Show all lines containing "that" from the data below.

Start of DATA EXCERPTS

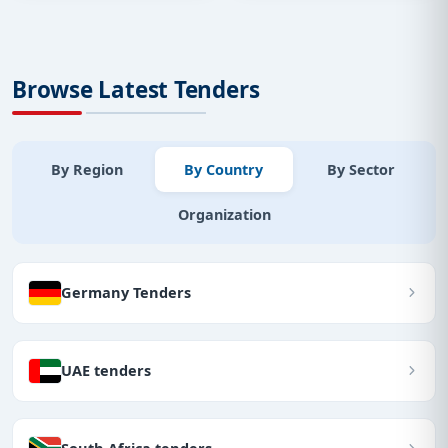
Browse Latest Tenders
By Region
By Country
By Sector
Organization
Germany Tenders
UAE tenders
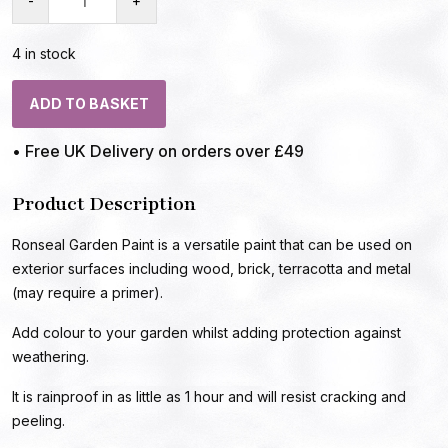
-
+
4 in stock
ADD TO BASKET
• Free UK Delivery on orders over £49
Product Description
Ronseal Garden Paint is a versatile paint that can be used on
exterior surfaces including wood, brick, terracotta and metal
(may require a primer).
Add colour to your garden whilst adding protection against
weathering.
It is rainproof in as little as 1 hour and will resist cracking and
peeling.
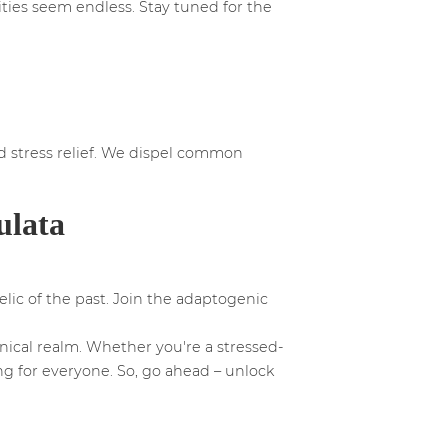
ities seem endless. Stay tuned for the
d stress relief. We dispel common
ulata
elic of the past. Join the adaptogenic
nical realm. Whether you're a stressed-
ng for everyone. So, go ahead – unlock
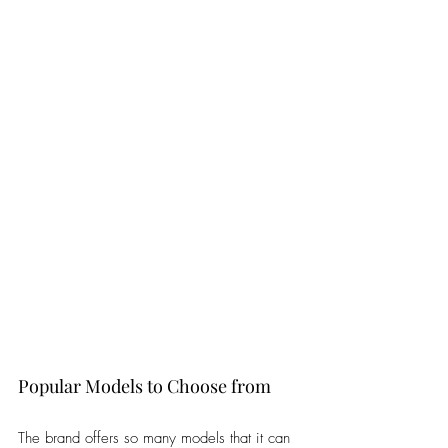
Popular Models to Choose from
The brand offers so many models that it can 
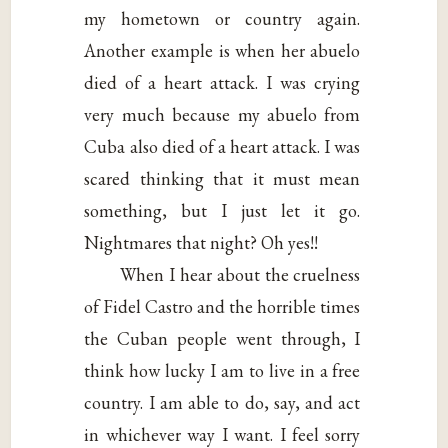
my hometown or country again.
Another example is when her abuelo
died of a heart attack. I was crying
very much because my abuelo from
Cuba also died of a heart attack. I was
scared thinking that it must mean
something, but I just let it go.
Nightmares that night? Oh yes!!
When I hear about the cruelness
of Fidel Castro and the horrible times
the Cuban people went through, I
think how lucky I am to live in a free
country. I am able to do, say, and act
in whichever way I want. I feel sorry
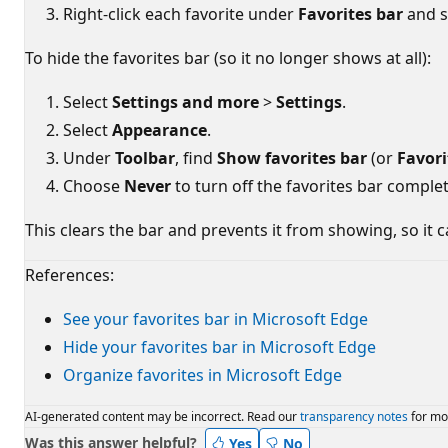
Right-click each favorite under
Favorites bar
and s
To hide the favorites bar (so it no longer shows at all):
Select
Settings and more
>
Settings
.
Select
Appearance
.
Under
Toolbar
, find
Show favorites bar
(or
Favori
Choose
Never
to turn off the favorites bar complet
This clears the bar and prevents it from showing, so it c
References:
See your favorites bar in Microsoft Edge
Hide your favorites bar in Microsoft Edge
Organize favorites in Microsoft Edge
AI-generated content may be incorrect. Read our
transparency notes
for mo
Was this answer helpful?
Yes
No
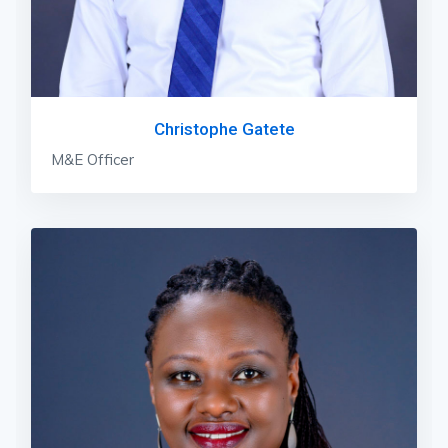
Christophe Gatete
M&E Officer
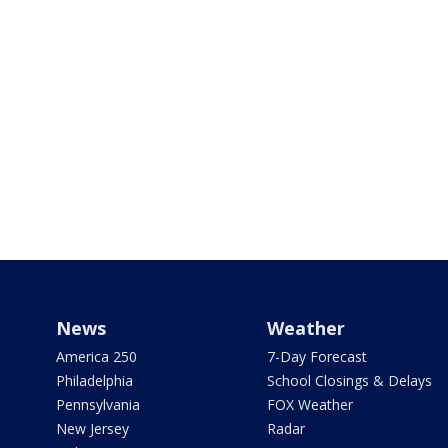
News
Weather
America 250
7-Day Forecast
Philadelphia
School Closings & Delays
Pennsylvania
FOX Weather
New Jersey
Radar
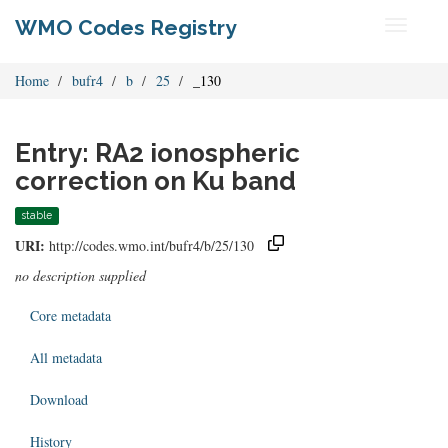
WMO Codes Registry
Toggle
navigati
Home
bufr4
b
25
_130
Entry: RA2 ionospheric
correction on Ku band
stable
URI:
http://codes.wmo.int/bufr4/b/25/130
no description supplied
Core metadata
All metadata
Download
History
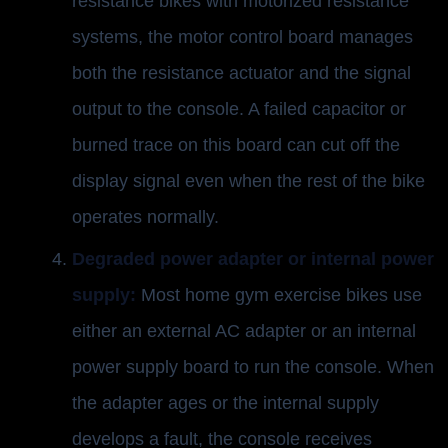
resistance bikes with motorized resistance
systems, the motor control board manages
both the resistance actuator and the signal
output to the console. A failed capacitor or
burned trace on this board can cut off the
display signal even when the rest of the bike
operates normally.
Degraded power adapter or internal power
supply:
Most home gym exercise bikes use
either an external AC adapter or an internal
power supply board to run the console. When
the adapter ages or the internal supply
develops a fault, the console receives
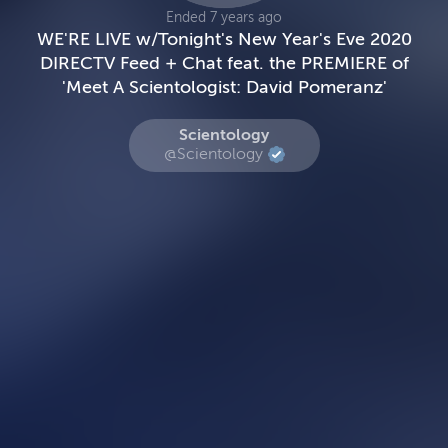
Ended 7 years ago
WE'RE LIVE w/Tonight's New Year's Eve 2020
DIRECTV Feed + Chat feat. the PREMIERE of
'Meet A Scientologist: David Pomeranz'
Scientology
@Scientology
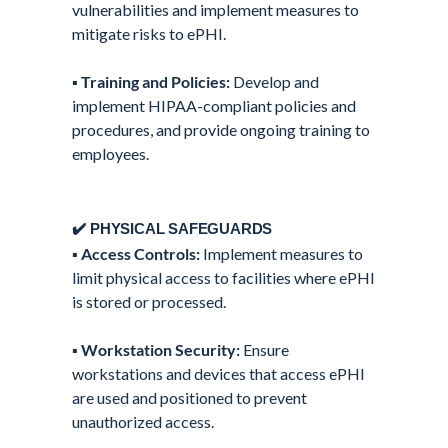
vulnerabilities and implement measures to
mitigate risks to ePHI.
▪️
Training and Policies:
Develop and
implement HIPAA-compliant policies and
procedures, and provide ongoing training to
employees.
✔️ PHYSICAL SAFEGUARDS
▪️
Access Controls:
Implement measures to
limit physical access to facilities where ePHI
is stored or processed.
▪️
Workstation Security:
Ensure
workstations and devices that access ePHI
are used and positioned to prevent
unauthorized access.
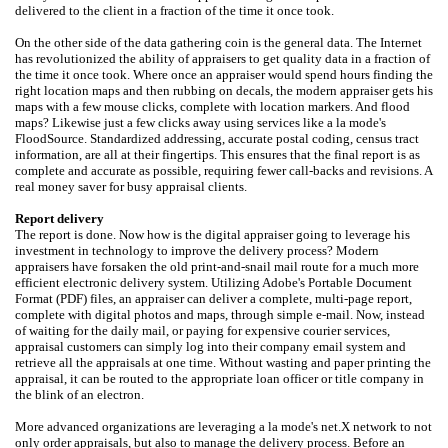
delivered to the client in a fraction of the time it once took.
On the other side of the data gathering coin is the general data. The Internet
has revolutionized the ability of appraisers to get quality data in a fraction of
the time it once took. Where once an appraiser would spend hours finding the
right location maps and then rubbing on decals, the modern appraiser gets his
maps with a few mouse clicks, complete with location markers. And flood
maps? Likewise just a few clicks away using services like a la mode's
FloodSource. Standardized addressing, accurate postal coding, census tract
information, are all at their fingertips. This ensures that the final report is as
complete and accurate as possible, requiring fewer call-backs and revisions. A
real money saver for busy appraisal clients.
Report delivery
The report is done. Now how is the digital appraiser going to leverage his
investment in technology to improve the delivery process? Modern
appraisers have forsaken the old print-and-snail mail route for a much more
efficient electronic delivery system. Utilizing Adobe's Portable Document
Format (PDF) files, an appraiser can deliver a complete, multi-page report,
complete with digital photos and maps, through simple e-mail. Now, instead
of waiting for the daily mail, or paying for expensive courier services,
appraisal customers can simply log into their company email system and
retrieve all the appraisals at one time. Without wasting and paper printing the
appraisal, it can be routed to the appropriate loan officer or title company in
the blink of an electron.
More advanced organizations are leveraging a la mode's net.X network to not
only order appraisals, but also to manage the delivery process. Before an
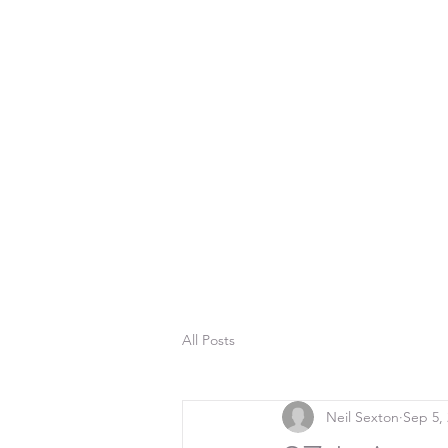
All Posts
Neil Sexton
Sep 5,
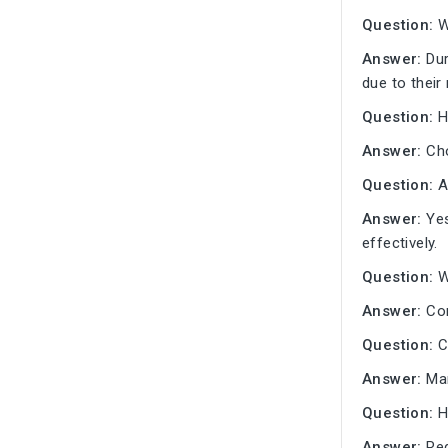
Question:
W
Answer:
Dur
due to their
Question:
H
Answer:
Cho
Question:
Ar
Answer:
Yes
effectively.
Question:
Wh
Answer:
Con
Question:
C
Answer:
Man
Question:
H
Answer:
Reg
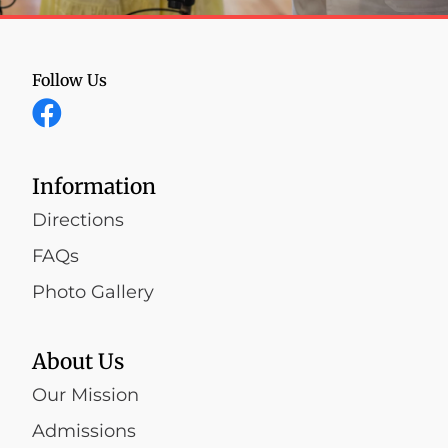
Follow Us
Information
Directions
FAQs
Photo Gallery
About Us
Our Mission
Admissions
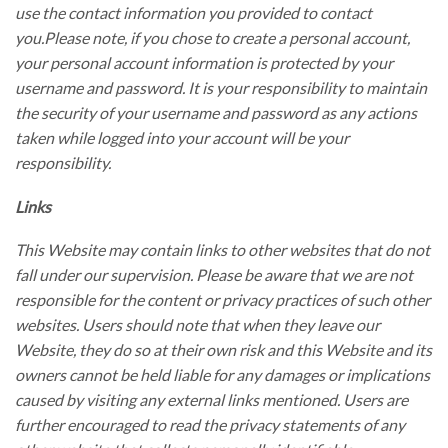
use the contact information you provided to contact
you.Please note, if you chose to create a personal account,
your personal account information is protected by your
username and password. It is your responsibility to maintain
the security of your username and password as any actions
taken while logged into your account will be your
responsibility.
Links
This Website may contain links to other websites that do not
fall under our supervision. Please be aware that we are not
responsible for the content or privacy practices of such other
websites. Users should note that when they leave our
Website, they do so at their own risk and this Website and its
owners cannot be held liable for any damages or implications
caused by visiting any external links mentioned. Users are
further encouraged to read the privacy statements of any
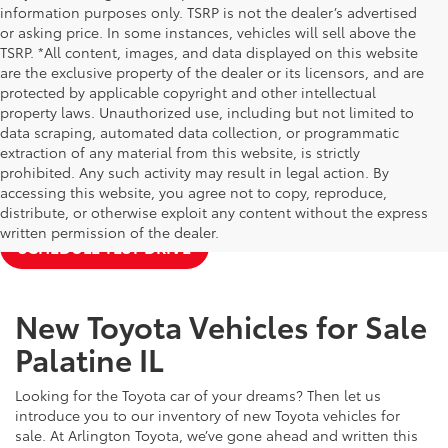
information purposes only. TSRP is not the dealer’s advertised
or asking price. In some instances, vehicles will sell above the
TSRP. *All content, images, and data displayed on this website
are the exclusive property of the dealer or its licensors, and are
protected by applicable copyright and other intellectual
property laws. Unauthorized use, including but not limited to
data scraping, automated data collection, or programmatic
extraction of any material from this website, is strictly
prohibited. Any such activity may result in legal action. By
accessing this website, you agree not to copy, reproduce,
NEW TOYOTA SPECIALS
APPLY FOR FINANCING
distribute, or otherwise exploit any content without the express
written permission of the dealer.
SCHEDULE TEST DRIVE
New Toyota Vehicles for Sale
Palatine IL
Looking for the Toyota car of your dreams? Then let us
introduce you to our inventory of new Toyota vehicles for
sale. At Arlington Toyota, we’ve gone ahead and written this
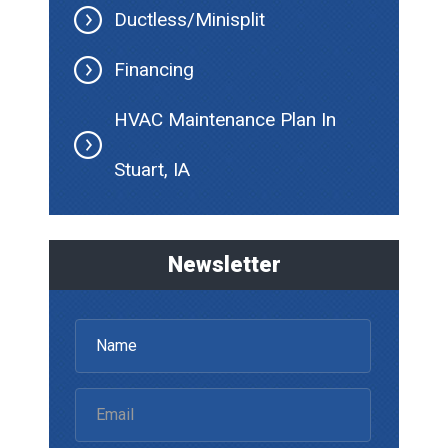
Ductless/Minisplit
Financing
HVAC Maintenance Plan In
Stuart, IA
Newsletter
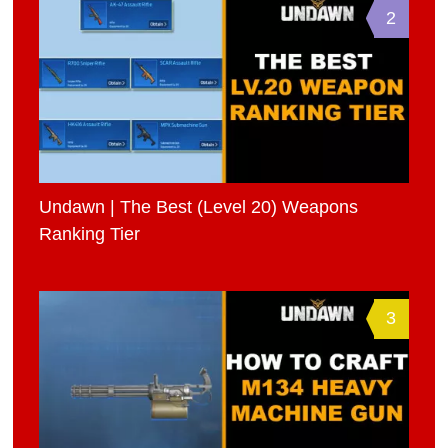
2
Undawn | The Best (Level 20) Weapons
Ranking Tier
3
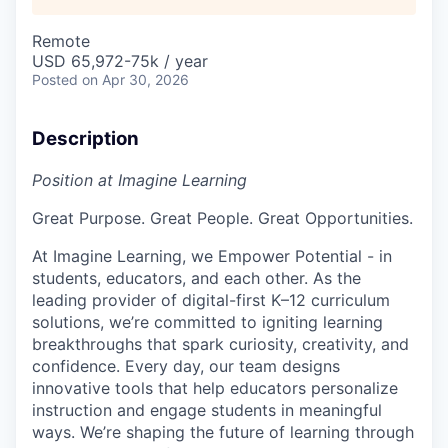
Remote
USD 65,972-75k / year
Posted
on Apr 30, 2026
Description
Position at Imagine Learning
Great Purpose. Great People. Great Opportunities.
At Imagine Learning, we Empower Potential
- in
students, educators, and each other. As the
leading provider of digital-first K–12 curriculum
solutions, we’re committed to igniting learning
breakthroughs that spark curiosity, creativity, and
confidence. Every day, our team designs
innovative tools that help educators personalize
instruction and engage students in meaningful
ways. We’re shaping the future of learning through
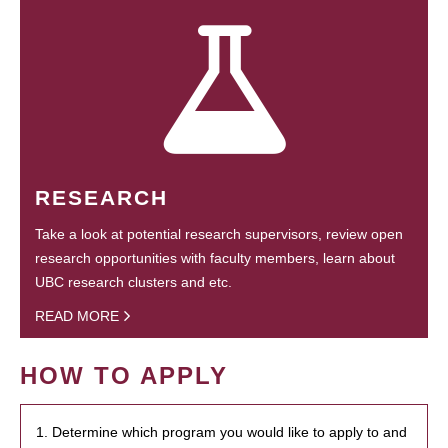
RESEARCH
Take a look at potential research supervisors, review open
research opportunities with faculty members, learn about
UBC research clusters and etc.
READ MORE
HOW TO APPLY
1. Determine which program you would like to apply to and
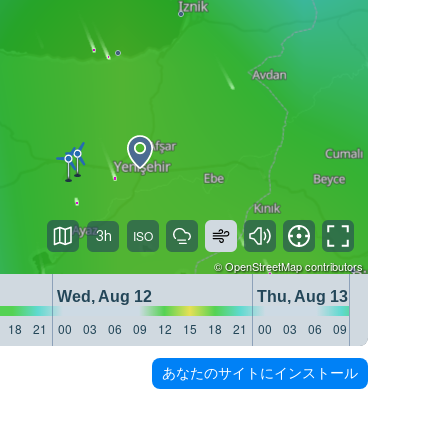
3h
©
OpenStreetMap
contributors
Wed, Aug 12
Thu, Aug 13
18
21
00
03
06
09
12
15
18
21
00
03
06
09
12
15
18
21
あなたのサイトにインストール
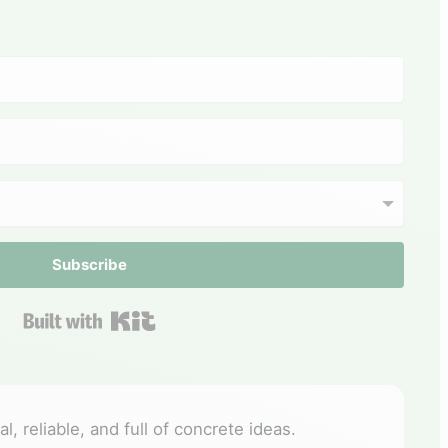
Subscribe
Built with Kit
l, reliable, and full of concrete ideas.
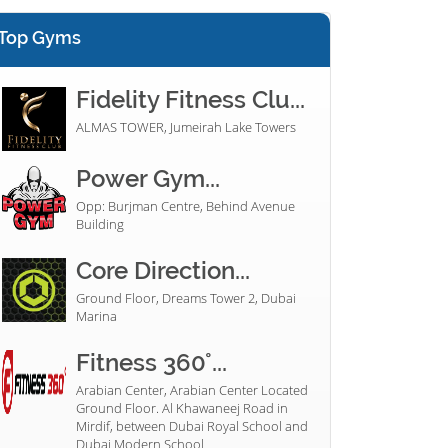
Top Gyms
Fidelity Fitness Clu...
ALMAS TOWER, Jumeirah Lake Towers
Power Gym...
Opp: Burjman Centre, Behind Avenue
Building
Core Direction...
Ground Floor, Dreams Tower 2, Dubai
Marina
Fitness 360°...
Arabian Center, Arabian Center Located
Ground Floor. Al Khawaneej Road in
Mirdif, between Dubai Royal School and
Dubai Modern School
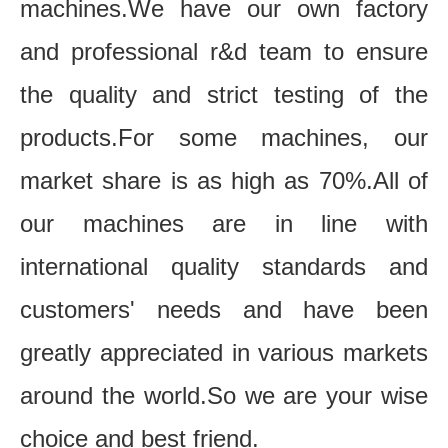
machines.We have our own factory
and professional r&d team to ensure
the quality and strict testing of the
products.For some machines, our
market share is as high as 70%.All of
our machines are in line with
international quality standards and
customers' needs and have been
greatly appreciated in various markets
around the world.So we are your wise
choice and best friend.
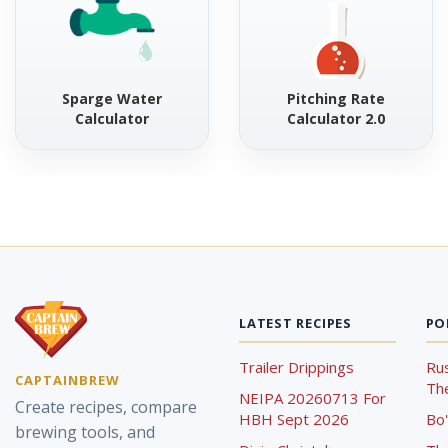
Sparge Water
Pitching Rate
Calculator
Calculator 2.0
LATEST RECIPES
PO
Trailer Drippings
Rus
CAPTAINBREW
The
NEIPA 20260713 For
Create recipes, compare
HBH Sept 2026
Bo'
brewing tools, and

End of DATA EXCERPTS

-- THE COMPLETED TASK --
Ronseal Garden Paint is a versatile paint that can be used on
The brand offers so many models that it can 
scared thinking that it must mean
Nightmares that night? Oh yes!!
workstations and devices that access ePHI
information, are all at their fingertips. This ensures that the final report is as
This Website may contain links to other websites that do not
fall under our supervision. Please be aware that we are not
websites. Users should note that when they leave our
breakthroughs that spark curiosity, creativity, and
innovative tools that help educators personalize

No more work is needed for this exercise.